Действительно, начиная с первых лет истории кино, образы преступников были ярче, интереснее, привлекательнее, нежели фигуры тех героев, которые были призваны охранять порядок. И даже когда авторы фильма выносили гангстерам и террористам не подлежащий обжалованию приговор, если не симпатии, то сопереживания зрителей, тем не менее, оставались на стороне колоритных злодеев.

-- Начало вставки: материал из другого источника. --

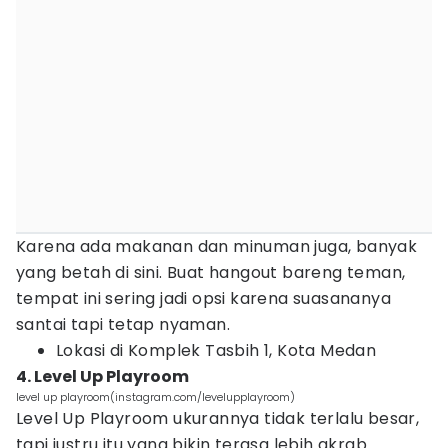
Karena ada makanan dan minuman juga, banyak
yang betah di sini. Buat hangout bareng teman,
tempat ini sering jadi opsi karena suasananya
santai tapi tetap nyaman.
Lokasi di Komplek Tasbih 1, Kota Medan
4. Level Up Playroom
level up playroom(instagram.com/levelupplayroom)
Level Up Playroom ukurannya tidak terlalu besar,
tapi justru itu yang bikin terasa lebih akrab.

Вспомним такую классическую ленту, как “Лицо со шрамом”, сделанную еще в 1931 году классиком американского кино Говардом Хоуксом. Прототипом главного героя Тони Камонте был знаменитый гангстер Аль Капоне. Сыгран Камонте был одним из величайших актеров мирового кино Полом Муни как фигура сложная, разрываемая противоречиями и личностно яркая, в известной мере трагическая. Естественно, что окружающие его персонажи, в том числе и полицейские, даже если их играли известные актеры, не могли сравниться по богатству разработанности характера с самим героем.
Конечно же, авторы были осторожны, они не только в титрах, но и в финале подчеркивали, что борьба против организованной преступности, гангстеризма есть задача всего общества и что фильм призван служить решению этой задачи. Но в эмоциях все было наоборот. Декларируемая цель и задача, прописная мораль, точно следуя теории Выготского, не совпадала с тем, что действительно оставалось в душе у зрителя.
В 60-е годы, на волне молодежного движения протеста, именно гангстерский фильм дал наиболее яркие примеры “обращаемости” конфликтных ситуаций. Гангстеры Бонни и Клайд в знаменитом фильме Артура Пенна (1966) превратились чуть ли не в борцов за справедливость и “невинных жертв” репрессивного общественного строя.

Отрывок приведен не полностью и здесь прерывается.